**Task goal**
Return the listing that follows exactly, with no pictures included.
◆ ◆ ◆ ◆
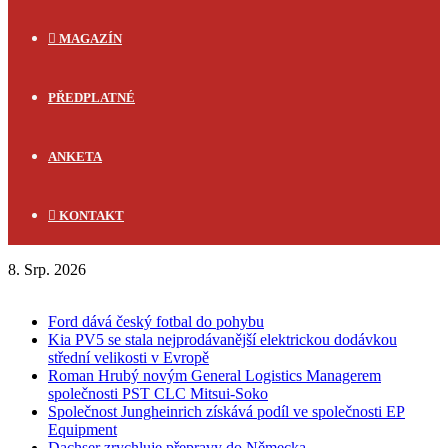
MAGAZÍN
PŘEDPLATNÉ
ANKETA
KONTAKT
8. Srp. 2026
FLASH NEWS
Ford dává český fotbal do pohybu
Kia PV5 se stala nejprodávanější elektrickou dodávkou
střední velikosti v Evropě
Roman Hrubý novým General Logistics Managerem
společnosti PST CLC Mitsui-Soko
Společnost Jungheinrich získává podíl ve společnosti EP
Equipment
Dachser zrychluje přepravy do Německa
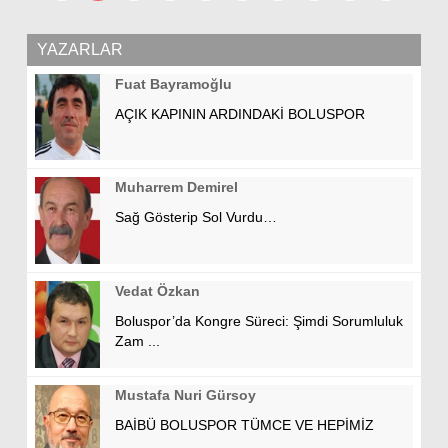
YAZARLAR
Fuat Bayramoğlu
AÇIK KAPININ ARDINDAKİ BOLUSPOR
Muharrem Demirel
Sağ Gösterip Sol Vurdu…
Vedat Özkan
Boluspor’da Kongre Süreci: Şimdi Sorumluluk
Zam ...
Mustafa Nuri Gürsoy
BAİBÜ BOLUSPOR TÜMCE VE HEPİMİZ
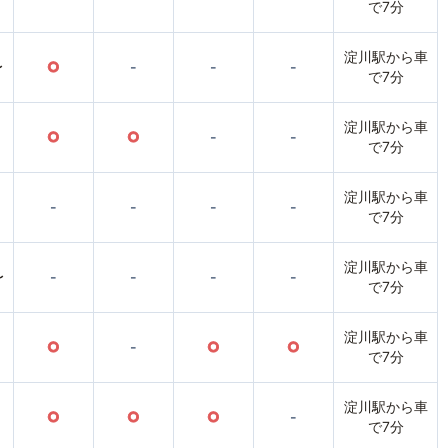
で7分
淀川駅から車
〜
○
-
-
-
で7分
淀川駅から車
○
○
-
-
で7分
淀川駅から車
-
-
-
-
で7分
淀川駅から車
〜
-
-
-
-
で7分
淀川駅から車
○
-
○
○
で7分
淀川駅から車
○
○
○
-
で7分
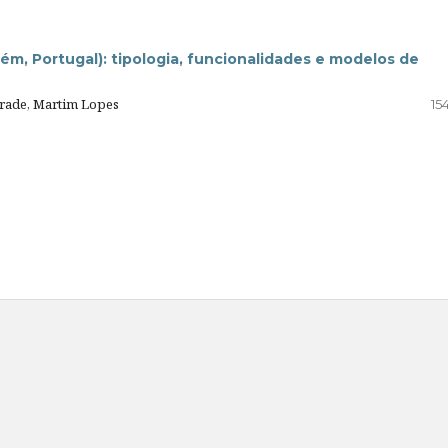
m, Portugal): tipologia, funcionalidades e modelos de
drade, Martim Lopes
15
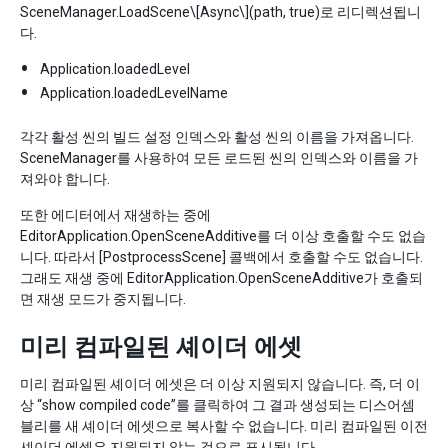
SceneManager.LoadScene
\[Async\]
(path, true)로 리디렉션됩니
다.
Application.loadedLevel
Application.loadedLevelName
각각 활성 씬의 빌드 설정 인덱스와 활성 씬의 이름을 가져옵니다.
SceneManager를 사용하여 모든 로드된 씬의 인덱스와 이름을 가
져와야 합니다.
또한 에디터에서 재생하는 중에
EditorApplication.OpenSceneAdditive를 더 이상 호출할 수도 없습
니다. 따라서 [PostprocessScene] 콜백에서 호출할 수도 없습니다.
그래도 재생 중에 EditorApplication.OpenSceneAdditive가 호출되
면 재생 모드가 중지됩니다.
미리 컴파일된 셰이더 에셋
미리 컴파일된 셰이더 에셋은 더 이상 지원되지 않습니다. 즉, 더 이
상 “show compiled code”를 클릭하여 그 결과 생성되는 디스어셈
블리를 새 셰이더 에셋으로 복사할 수 없습니다. 미리 컴파일된 이전
셰이더 에셋은 지원되지 않는 것으로 표시됩니다.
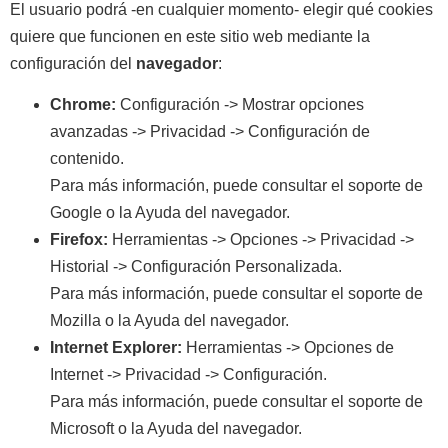
El usuario podrá -en cualquier momento- elegir qué cookies
quiere que funcionen en este sitio web mediante la
configuración del
navegador
:
Chrome:
Configuración -> Mostrar opciones
avanzadas -> Privacidad -> Configuración de
contenido.
Para más información, puede consultar el soporte de
Google o la Ayuda del navegador.
Firefox:
Herramientas -> Opciones -> Privacidad ->
Historial -> Configuración Personalizada.
Para más información, puede consultar el soporte de
Mozilla o la Ayuda del navegador.
Internet Explorer:
Herramientas -> Opciones de
Internet -> Privacidad -> Configuración.
Para más información, puede consultar el soporte de
Microsoft o la Ayuda del navegador.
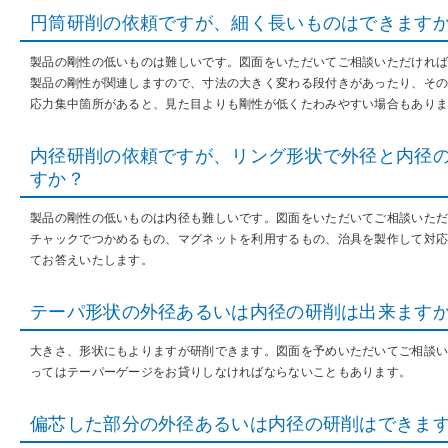
円筒研削の依頼ですが、細く長いものはできます
製品の剛性の低いものは難しいです。図面をいただいてご相談いただけれ
製品の剛性が関連しますので、寸法の大きく変わる段付きがあったり、そ
応力集中箇所があると、見た目よりも剛性が低くたわみやすい場合もあり
内径研削の依頼ですが、リング形状で外径と内径
すか？
製品の剛性の低いものは内径も難しいです。図面をいただいてご相談いた
チャックでつかめるもの、マグネットを利用するもの、治具を製作して対
てお答えいたします。
テーパ形状の外径あるいは内径の研削は出来ます
大きさ、形状にもよりますが研削できます。図面を予めいただいてご相談
ってはテーパーゲージをお貸りしなければならないこともあります。
偏芯した部分の外径あるいは内径の研削はできま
◆ ◆ ◆ ◆
**Response box**
MAGAZÍN
PŘEDPLATNÉ
ANKETA
KONTAKT
8. Srp. 2026
FLASH NEWS
Ford dává český fotbal do pohybu
Kia PV5 se stala nejprodávanější elektrickou dodávkou
střední velikosti v Evropě
Roman Hrubý novým General Logistics Managerem
společnosti PST CLC Mitsui-Soko
Společnost Jungheinrich získává podíl ve společnosti EP
Equipment
Dachser zrychluje přepravy do Německa
YAZARLAR
Fuat Bayramoğlu
AÇIK KAPININ ARDINDAKİ BOLUSPOR
Muharrem Demirel
Sağ Gösterip Sol Vurdu…
Vedat Özkan
Boluspor’da Kongre Süreci: Şimdi Sorumluluk
Zam ...
Mustafa Nuri Gürsoy
BAİBÜ BOLUSPOR TÜMCE VE HEPİMİZ
で7分
淀川駅から車
〜
○
-
-
-
で7分
淀川駅から車
○
○
-
-
で7分
淀川駅から車
-
-
-
-
で7分
淀川駅から車
〜
-
-
-
-
で7分
淀川駅から車
○
-
○
○
で7分
淀川駅から車
○
○
○
-
で7分
m, Portugal): tipologia, funcionalidades e modelos de
drade, Martim Lopes
15
SceneManager.LoadScene
\[Async\]
(path, true)로 리디렉션됩니
다.
Application.loadedLevel
Application.loadedLevelName
각각 활성 씬의 빌드 설정 인덱스와 활성 씬의 이름을 가져옵니다.
SceneManager를 사용하여 모든 로드된 씬의 인덱스와 이름을 가
져와야 합니다.
또한 에디터에서 재생하는 중에
EditorApplication.OpenSceneAdditive를 더 이상 호출할 수도 없습
니다. 따라서 [PostprocessScene] 콜백에서 호출할 수도 없습니다.
그래도 재생 중에 EditorApplication.OpenSceneAdditive가 호출되
면 재생 모드가 중지됩니다.
미리 컴파일된 셰이더 에셋
미리 컴파일된 셰이더 에셋은 더 이상 지원되지 않습니다. 즉, 더 이
상 “show compiled code”를 클릭하여 그 결과 생성되는 디스어셈
블리를 새 셰이더 에셋으로 복사할 수 없습니다. 미리 컴파일된 이전
셰이더 에셋은 지원되지 않는 것으로 표시됩니다.
El usuario podrá -en cualquier momento- elegir qué cookies
quiere que funcionen en este sitio web mediante la
configuración del
navegador
:
Chrome:
Configuración -> Mostrar opciones
avanzadas -> Privacidad -> Configuración de
contenido.
Para más información, puede consultar el soporte de
Google o la Ayuda del navegador.
Firefox:
Herramientas -> Opciones -> Privacidad ->
Historial -> Configuración Personalizada.
Para más información, puede consultar el soporte de
Mozilla o la Ayuda del navegador.
Internet Explorer:
Herramientas -> Opciones de
Internet -> Privacidad -> Configuración.
Para más información, puede consultar el soporte de
Microsoft o la Ayuda del navegador.
円筒研削の依頼ですが、細く長いものはできます
製品の剛性の低いものは難しいです。図面をいただいてご相談いただけれ
製品の剛性が関連しますので、寸法の大きく変わる段付きがあったり、そ
応力集中箇所があると、見た目よりも剛性が低くたわみやすい場合もあり
内径研削の依頼ですが、リング形状で外径と内径
すか？
製品の剛性の低いものは内径も難しいです。図面をいただいてご相談いた
チャックでつかめるもの、マグネットを利用するもの、治具を製作して対
てお答えいたします。
テーパ形状の外径あるいは内径の研削は出来ます
大きさ、形状にもよりますが研削できます。図面を予めいただいてご相談
ってはテーパーゲージをお貸りしなければならないこともあります。
偏芯した部分の外径あるいは内径の研削はできま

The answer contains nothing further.